Mathilde Panot, présidente du groupe LFI à l’Assemblée nationale, en fait le cœur de sa conférence de presse le 23 juin. Son indignation : « Il y a eu une enquête qui a été ouverte par le procureur avec zéro sujet à la télé. » Elle compare avec le traitement de l’interdiction du concert antiraciste organisé par LFI lors de la Fête de la musique, le 21 juin. « Quatre jours de sujets à la télé sur les risques de troubles à l’ordre public », dit-elle. « Et lorsque tout s’est bien passé, bizarrement ces sujets ont disparu. » Elle pointe un « silence médiatique quasiment absolu » sur le chant raciste de Rodez.

La réaction en deux temps

Pendant ce temps, la machine médiatique d’extrême droite s’active. Selon la source, Pascal Praud, sur CNews, donne la parole au média Frontière. Deux journalistes de cette officine se sont invités dimanche 22 juin au rassemblement antiraciste organisé par LFI à Rodez. Ils filment, provoquent. Selon leurs propres images, des manifestants les prennent à partie, les poursuivent, les aspergent d’eau — un pistolet à eau, selon les témoins. Ils déposent plainte pour « agression ». Sur CNews, Pascal Praud les défend : « Ce sont des gens qui vont sur le terrain, ils donnent une leçon de courage. » Le lendemain, Boulevard Voltaire, site d’extrême droite, titre : « Journaliste tabassé ». La réalité est plus modeste : une égratignure au bras, tombé tout seul, d’après ses propres déclarations.

David Lisnard, maire de Cannes, réagit sur X. Il condamne « la dérive sectaire violente de LFI » et demande « quelle sera la réponse gouvernementale et judiciaire à ces faits très graves ». Il parle des journalistes de Frontière. Pas un mot sur le chant raciste de Rodez.

Le double standard

La séquence est éclairante. D’un côté, des jeunes scandent « Arabes à l’abattoir » — appel explicite à l’extermination d’un peuple sur la base de ses origines. Le parquet ouvre une enquête. De l’autre, des journalistes d’extrême droite, protégés par la police et leur sécurité, reçoivent un jet d’eau. Cela devient une affaire d’État : plateau télé, réactions d’édiles, plainte, victimisation.

Le présentateur du Média, chaîne YouTube qui a diffusé la vidéo, affirme : « Le racisme n’est plus honteux, il se revendique fièrement. » Il accuse les médias mainstream d’être « complices de la normalisation de l’extrême droite ». Il parle de « fenêtre d’Overton déplacée ».

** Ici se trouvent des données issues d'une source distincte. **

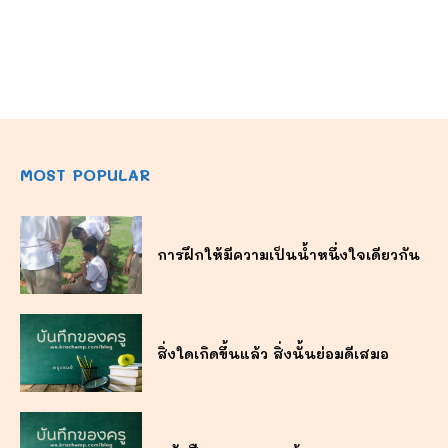
MOST POPULAR
การฝึกให้มีความเป็นน้ำหนึ่งใจเดียวกัน
สิ่งใดเกิดขึ้นแล้ว สิ่งนั้นย่อมดีเสมอ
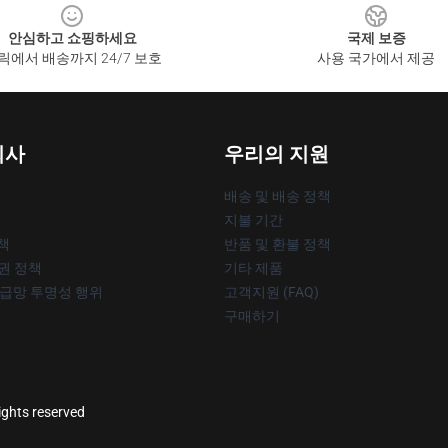
안심하고 쇼핑하세요
국제 보증
릭에서 배송까지 24/7 보호
사용 국가에서 제공
회사
우리의 지원
배송 및 배송 정책
지불 기간
책
반품 및 환불 정책
작권 정책
기타 제품
공급망 투명성 행위
고객지원 (FAQ)
구매하기
ights reserved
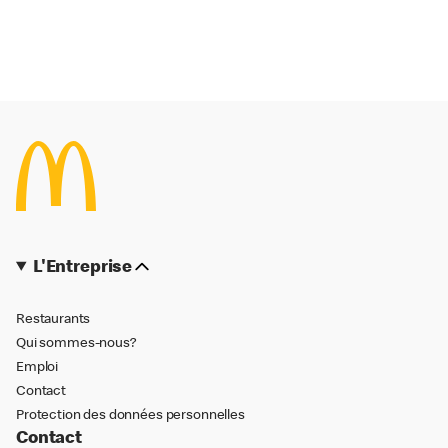
L'Entreprise
Restaurants
Qui sommes-nous?
Emploi
Contact
Protection des données personnelles
Contact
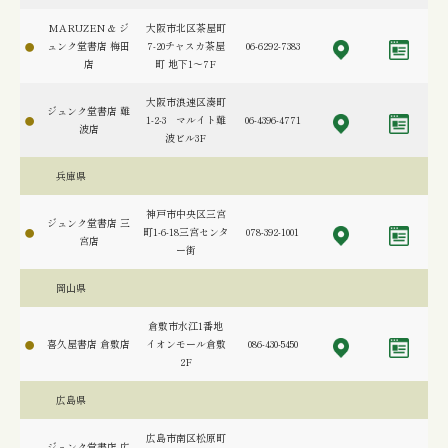
MARUZEN & ジ
大阪市北区茶屋町
ュンク堂書店 梅田
7-20チャスカ茶屋
06-6292-7383
店
町 地下1～7F
大阪市浪速区湊町
ジュンク堂書店 難
1-2-3 マルイト難
06-4396-4771
波店
波ビル3F
兵庫県
神戸市中央区三宮
ジュンク堂書店 三
町1-6-18三宮センタ
078-392-1001
宮店
ー街
岡山県
倉敷市水江1番地
喜久屋書店 倉敷店
イオンモール倉敷
086-430-5450
2F
広島県
広島市南区松原町
ジュンク堂書店 広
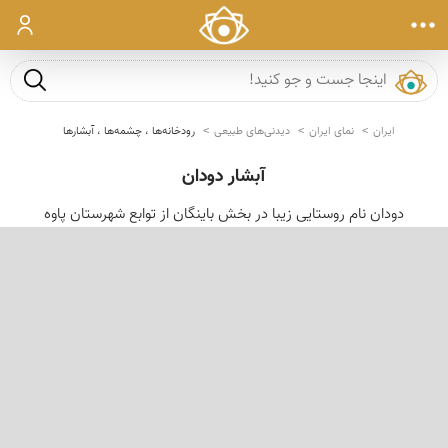
ورود
جست و ج
ایران
نمای ایران
دیدنی‌های طبیعی
رودخانه‌ها ، چشمه‌ها ، آبشارها
آبشار دودان
دودان نام روستایى زیبا در بخش باینگان از توابع شهرستان پاوه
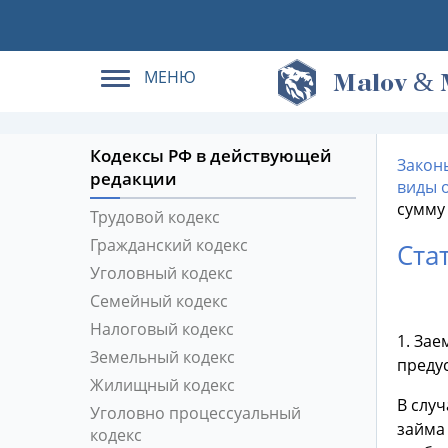
МЕНЮ
&
M
alov
Кодексы РФ в действующей
Закон
редакции
виды 
сумму
Трудовой кодекс
Гражданский кодекс
Ста
Уголовный кодекс
Семейный кодекс
Налоговый кодекс
1. Зае
Земельный кодекс
преду
Жилищный кодекс
В случ
Уголовно процессуальный
займа
кодекс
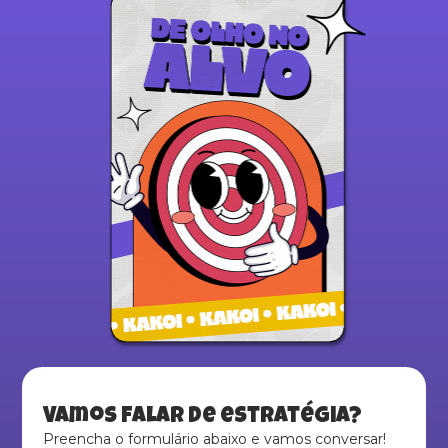
Vamos falar de estratégia?
Preencha o formulário abaixo e vamos conversar!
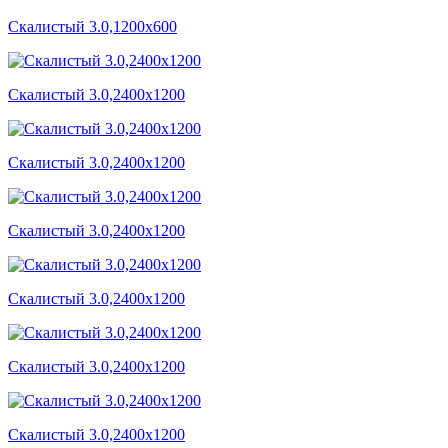
Скалистый 3.0,1200x600
Скалистый 3.0,2400x1200
Скалистый 3.0,2400x1200
Скалистый 3.0,2400x1200
Скалистый 3.0,2400x1200
Скалистый 3.0,2400x1200
Скалистый 3.0,2400x1200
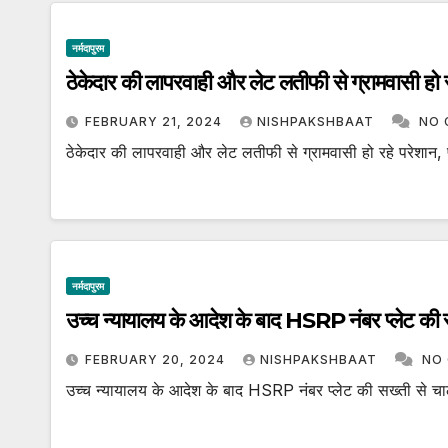
नर्मदापुरम
ठेकेदार की लापरवाही और लेट लतीफी से ग्रामवासी हो रह
FEBRUARY 21, 2024
NISHPAKSHBAAT
NO
ठेकेदार की लापरवाही और लेट लतीफी से ग्रामवासी हो रहे परेशान, प
नर्मदापुरम
उच्च न्यायालय के आदेश के बाद HSRP नंबर प्लेट की स
FEBRUARY 20, 2024
NISHPAKSHBAAT
NO
उच्च न्यायालय के आदेश के बाद HSRP नंबर प्लेट की सख्ती से चाल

La fenêtre d’Overton à l’envers

L’affaire de Rodez illustre, selon la source, ce mécanisme. Le parquet enquête, mais les caméras regardent ailleurs.

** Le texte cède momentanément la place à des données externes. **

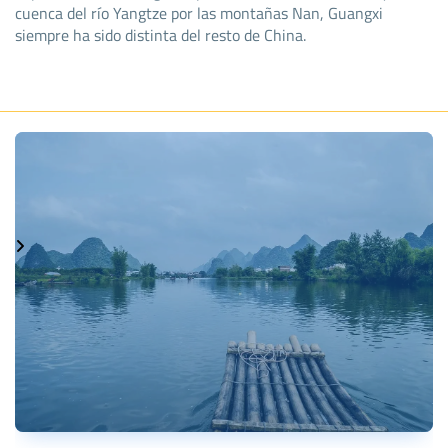
cuenca del río Yangtze por las montañas Nan, Guangxi
siempre ha sido distinta del resto de China.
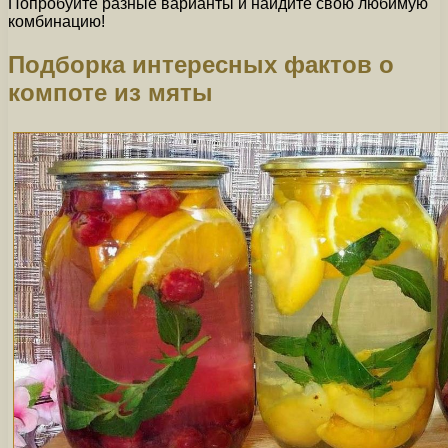
Попробуйте разные варианты и найдите свою любимую
комбинацию!
Подборка интересных фактов о
компоте из мяты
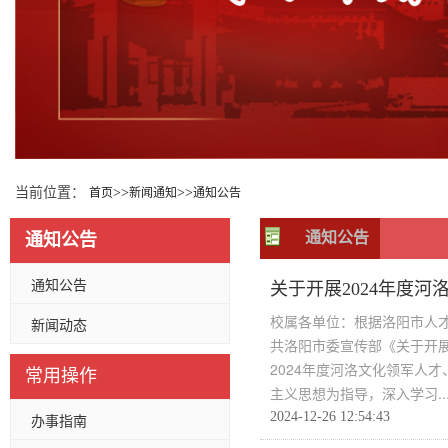
当前位置：
>>
>>
首页
新闻通知
通知公告
通知公告
通知公告
通知公告
关于开展2024年度
校属各单位：根据洛阳市人才
新闻动态
共洛阳市委宣传部《关于开展
2024年度河洛文化领军人
常用操作
主义思想为指导，深入学习..
2024-12-26 12:54:43
办事指南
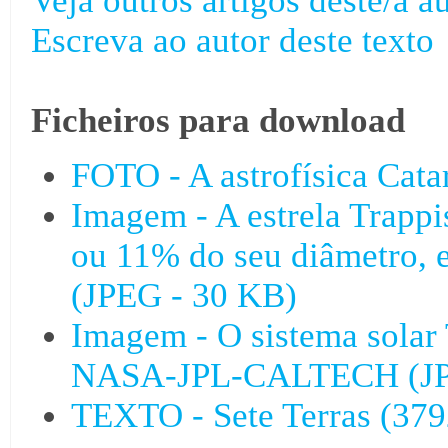
Veja outros artigos deste/a au
Escreva ao autor deste texto
Ficheiros para download
FOTO - A astrofísica Cat
Imagem - A estrela Trappi
ou 11% do seu diâmetro, 
(JPEG - 30 KB)
Imagem - O sistema solar T
NASA-JPL-CALTECH (JP
TEXTO - Sete Terras (379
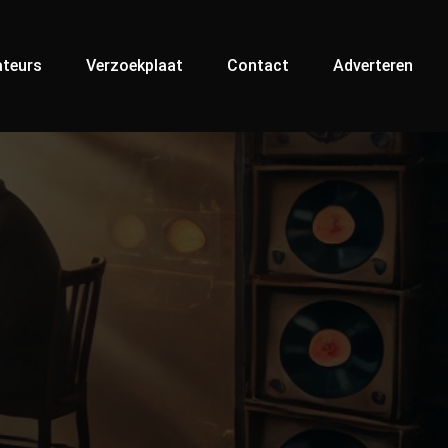
teurs
Verzoekplaat
Contact
Adverteren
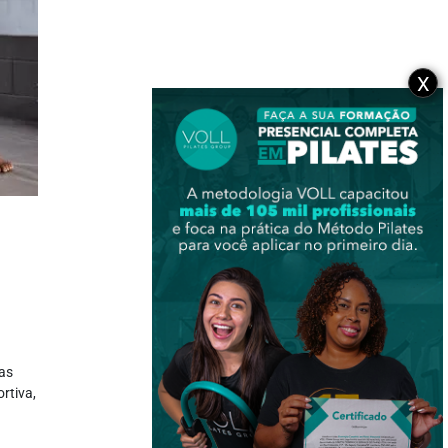
X
cas
rtiva,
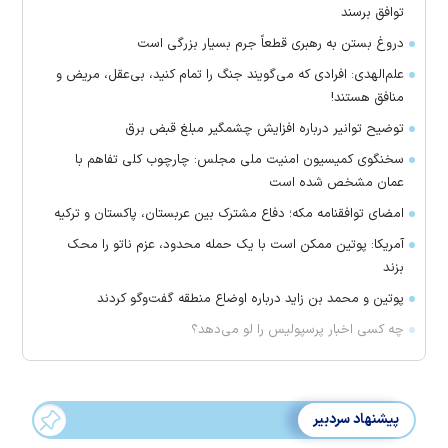
توافق برسند
دروغ بستن به رهبری قطعاً جرم بسیار بزرگی است
علم‌الهدی: افرادی که می‌گویند جنگ را تمام کنید، بی‌عقل، مریض و
منافق هستند!
توضیح توانیر درباره افزایش چشمگیر مبلغ قبض برق
سخنگوی کمیسیون امنیت ملی مجلس: چارچوب کلی تفاهم با
عمان مشخص شده است
امضای توافقنامه مکه؛ دفاع مشترک بین عربستان، پاکستان و ترکیه
آمریکا: پوتین ممکن است با یک حمله محدود، عزم ناتو را محک
بزند
پوتین و محمد بن زاید درباره اوضاع منطقه گفت‌وگو کردند
چه کسی اخبار پرسپولیس را لو می‌دهد؟
پیشنهاد سردبیر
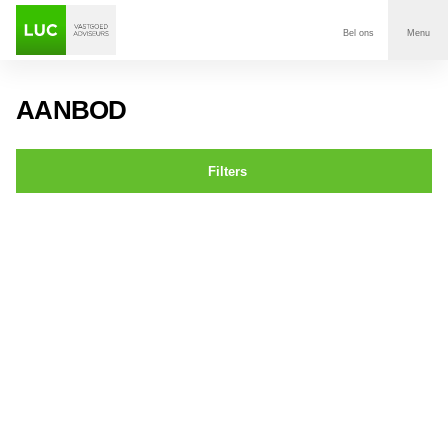
Bel ons
Menu
Aanbod
AANBOD
Diensten
Filters
Contact
Dorpstraat 56a,b,c Ulvenhout
Voor wie
Over Luc
Onze klanten
Nieuws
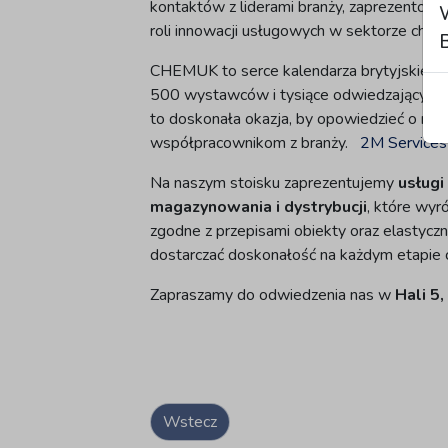
kontaktów z liderami branży, zaprezentowa
roli innowacji usługowych w sektorze che
B
CHEMUK to serce kalendarza brytyjskiego
500 wystawców i tysiące odwiedzających 
to doskonała okazja, by opowiedzieć o naszej
współpracownikom z branży.
2M Services
Na naszym stoisku zaprezentujemy
usługi
magazynowania i dystrybucji
, które wyr
zgodne z przepisami obiekty oraz elastycz
dostarczać doskonałość na każdym etapie 
Zapraszamy do odwiedzenia nas w
Hali 5
Wstecz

Les électeurs du RN, eux, n’ont pas changé. Ce qui a changé, selon la source, c’est le seuil de tolérance collective. L’extrême droite s’est installée dans les plateaux télé, dans les colonnes des journaux, dans les slogans de rue. Les mots se banalisent. Les tabous tombent.

Les suites judiciaires

Pour l’heure, l’enquête suit son cours. Le commissariat de Rodez cherche à identifier les jeunes. La vidéo n’est pas floutée, les visages sont visibles. Le parquet n’a pas communiqué de délai. Contactée, la direction de la boîte de nuit L’Avignon n’a pas répondu à nos sollicitations.

La question du silence médiatique, elle, reste ouverte. Plusieurs députés, dont Laurent Alexandre, demandent une audition de l’ARCOM. Le Média, candidat à la TNT francilienne, devrait passer devant le régulateur le 24 juin. Son présentateur l’a annoncé en fin de chronique.

Un test pour la démocratie

Ce n’est pas qu’une histoire de boîte de nuit. C’est un test pour la capacité du système médiatique et judiciaire à traiter également les violences racistes. Quand les appels à l’abattoir sont traités comme un non-événement, quand les jets d’eau deviennent des « agressions en meute », le débat public se fissure. La fenêtre d’Overton glisse un peu plus vers l’extrême droite.

Et le jour où plus personne ne s’indigne, il sera trop tard pour dire qu’on ne savait pas.

Sources

  • Le Média — vidéo YouTube « Le Récap » du 23 juin, transcript de la chronique.
  • Compte X de Laurent Alexandre — saisine du parquet de Rodez.
  • Compte X de David Lisnard — condamnation de LFI sans mention du chant raciste.
  • Média Frontière — plainte déposée après le rassemblement LFI.
  • Boulevard Voltaire — article sur « journaliste tabassé ».